Without leaving out a single line, restate the entries below exactly.

**SOURCE MATERIAL:**
========================================================================
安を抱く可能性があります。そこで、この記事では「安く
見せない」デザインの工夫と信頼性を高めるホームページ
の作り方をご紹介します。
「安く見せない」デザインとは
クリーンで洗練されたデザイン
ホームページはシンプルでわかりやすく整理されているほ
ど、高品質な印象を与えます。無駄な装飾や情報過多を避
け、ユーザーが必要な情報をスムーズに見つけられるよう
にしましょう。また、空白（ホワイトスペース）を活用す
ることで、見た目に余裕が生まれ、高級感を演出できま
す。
========================================================================
**SOLUTION BELOW:**
安を抱く可能性があります。そこで、この記事では「安く
見せない」デザインの工夫と信頼性を高めるホームページ
の作り方をご紹介します。
「安く見せない」デザインとは
クリーンで洗練されたデザイン
ホームページはシンプルでわかりやすく整理されているほ
ど、高品質な印象を与えます。無駄な装飾や情報過多を避
け、ユーザーが必要な情報をスムーズに見つけられるよう
にしましょう。また、空白（ホワイトスペース）を活用す
ることで、見た目に余裕が生まれ、高級感を演出できま
す。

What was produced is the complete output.